# Records drawn from a dataset
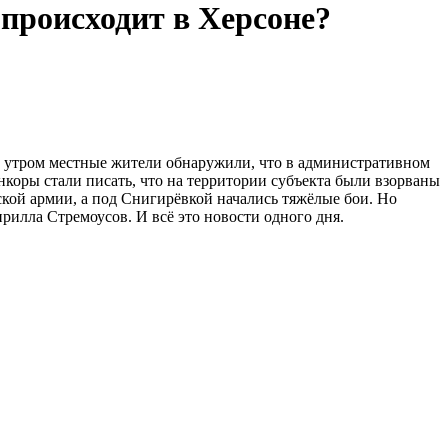
 происходит в Херсоне?
ё утром местные жители обнаружили, что в административном
нкоры стали писать, что на территории субъекта были взорваны
ской армии, а под Снигирёвкой начались тяжёлые бои. Но
илла Стремоусов. И всё это новости одного дня.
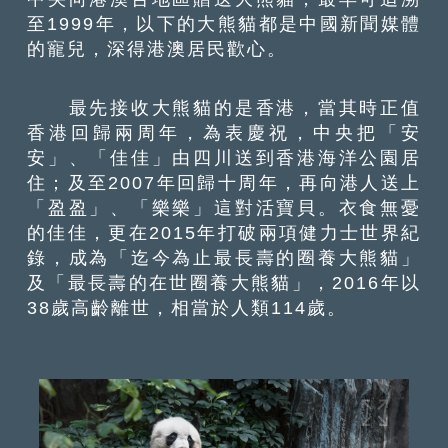
至1999年，以下的大熊貓都是中國新聞媒體
的寵兒，深得港澳居民歡心。
最先接收大熊貓的是香港，當其時正值
香港回歸兩周年，為表慶祝，中央把「安
安」、「佳佳」由四川送到香港海洋公園居
住；及至2007年回歸十周年，再向港人送上
「盈盈」、「樂樂」這對活寶貝。衣食無憂
的佳佳，更在2015年打破兩項健力士世界紀
錄，成為「迄今為止最長壽的圈養大熊貓」
及「最長壽的在世圈養大熊貓」，2016年以
38歲高齡離世，相當於人類114歲。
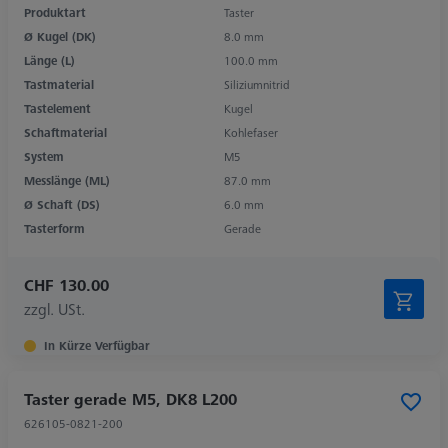
Produktart
Taster
Ø Kugel (DK)
8.0 mm
Länge (L)
100.0 mm
Tastmaterial
Siliziumnitrid
Tastelement
Kugel
Schaftmaterial
Kohlefaser
System
M5
Messlänge (ML)
87.0 mm
Ø Schaft (DS)
6.0 mm
Tasterform
Gerade
CHF 130.00
zzgl. USt.
In Kürze Verfügbar
Taster gerade M5, DK8 L200
626105-0821-200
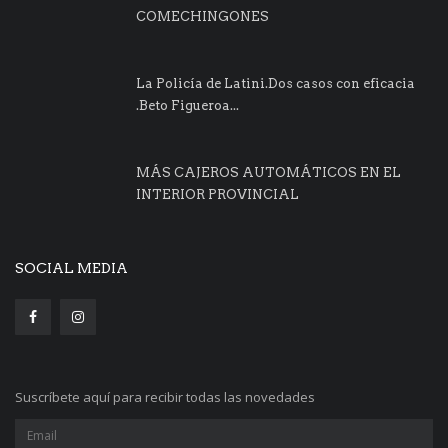
COMECHINGONES
La Policía de Latini.Dos casos con eficacia
.Beto Figueroa...
MÁS CAJEROS AUTOMÁTICOS EN EL
INTERIOR PROVINCIAL
SOCIAL MEDIA
Suscríbete aquí para recibir todas las novedades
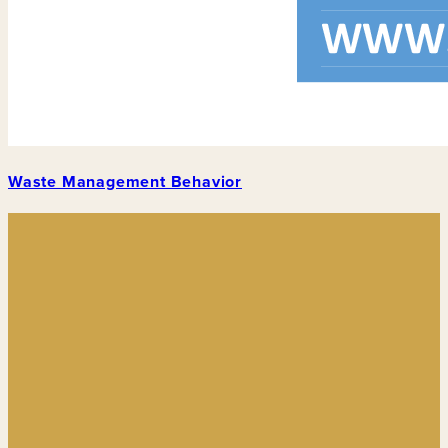
Waste Management Behavior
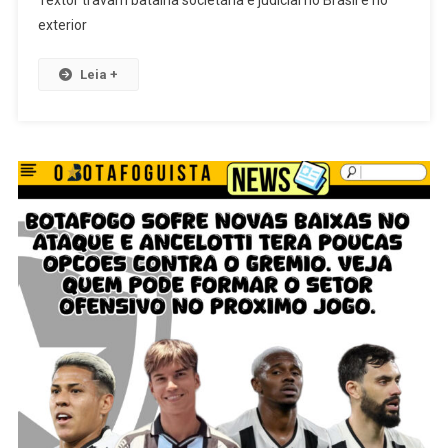
Textor travam batalha societária e judicial no Brasil e no
exterior
Leia +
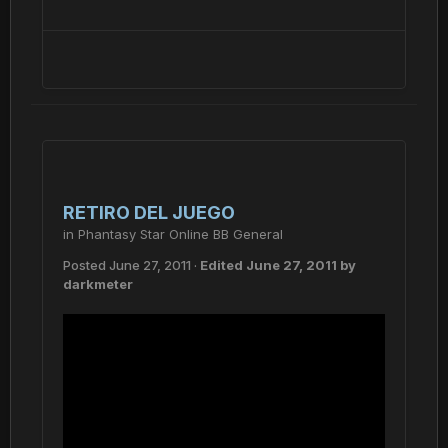
RETIRO DEL JUEGO
in
Phantasy Star Online BB General
Posted
June 27, 2011
·
Edited
June 27, 2011
by
darkmeter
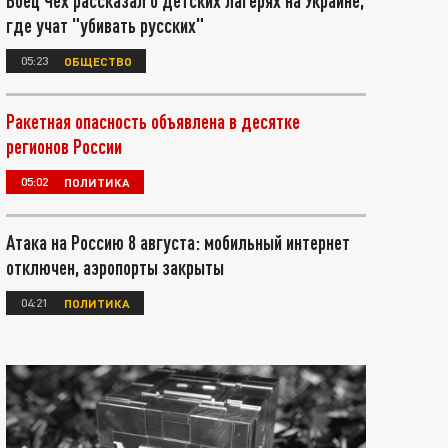
Боец Чех рассказал о детских лагерях на Украине,
где учат "убивать русских"
05:23
ОБЩЕСТВО
Ракетная опасность объявлена в десятке
регионов России
05:02
ПОЛИТИКА
Атака на Россию 8 августа: мобильный интернет
отключен, аэропорты закрыты
04:21
ПОЛИТИКА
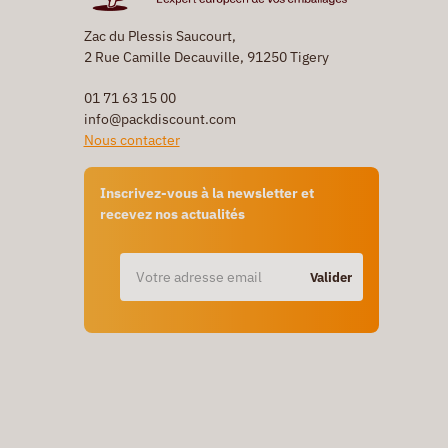
Zac du Plessis Saucourt,
2 Rue Camille Decauville, 91250 Tigery
01 71 63 15 00
info@packdiscount.com
Nous contacter
Inscrivez-vous à la newsletter et
recevez nos actualités
Valider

# Work required
Return every entry above word for word, and include no images.

# Result of the exercise
 происходит в Херсоне?
ё утром местные жители обнаружили, что в административном
нкоры стали писать, что на территории субъекта были взорваны
ской армии, а под Снигирёвкой начались тяжёлые бои. Но
илла Стремоусов. И всё это новости одного дня.
至1999年，以下的大熊貓都是中國新聞媒體
的寵兒，深得港澳居民歡心。
最先接收大熊貓的是香港，當其時正值
香港回歸兩周年，為表慶祝，中央把「安
安」、「佳佳」由四川送到香港海洋公園居
住；及至2007年回歸十周年，再向港人送上
「盈盈」、「樂樂」這對活寶貝。衣食無憂
的佳佳，更在2015年打破兩項健力士世界紀
錄，成為「迄今為止最長壽的圈養大熊貓」
及「最長壽的在世圈養大熊貓」，2016年以
38歲高齡離世，相當於人類114歲。
Produktart
Taster
Ø Kugel (DK)
8.0 mm
Länge (L)
100.0 mm
Tastmaterial
Siliziumnitrid
Tastelement
Kugel
Schaftmaterial
Kohlefaser
System
M5
Messlänge (ML)
87.0 mm
Ø Schaft (DS)
6.0 mm
Tasterform
Gerade
CHF 130.00
zzgl. USt.
In Kürze Verfügbar
Taster gerade M5, DK8 L200
626105-0821-200
COMECHINGONES
La Policía de Latini.Dos casos con eficacia
.Beto Figueroa...
MÁS CAJEROS AUTOMÁTICOS EN EL
INTERIOR PROVINCIAL
SOCIAL MEDIA
Suscríbete aquí para recibir todas las novedades
Waste Management Behavior
Textor travam batalha societária e judicial no Brasil e no
exterior
Leia +
RETIRO DEL JUEGO
in
Phantasy Star Online BB General
Posted
June 27, 2011
·
Edited
June 27, 2011
by
darkmeter
Боец Чех рассказал о детских лагерях на Украине,
где учат "убивать русских"
05:23
ОБЩЕСТВО
Ракетная опасность объявлена в десятке
регионов России
05:02
ПОЛИТИКА
Атака на Россию 8 августа: мобильный интернет
отключен, аэропорты закрыты
04:21
ПОЛИТИКА
Zac du Plessis Saucourt,
2 Rue Camille Decauville, 91250 Tigery
01 71 63 15 00
info@packdiscount.com
Nous contacter
Inscrivez-vous à la newsletter et
recevez nos actualités
Valider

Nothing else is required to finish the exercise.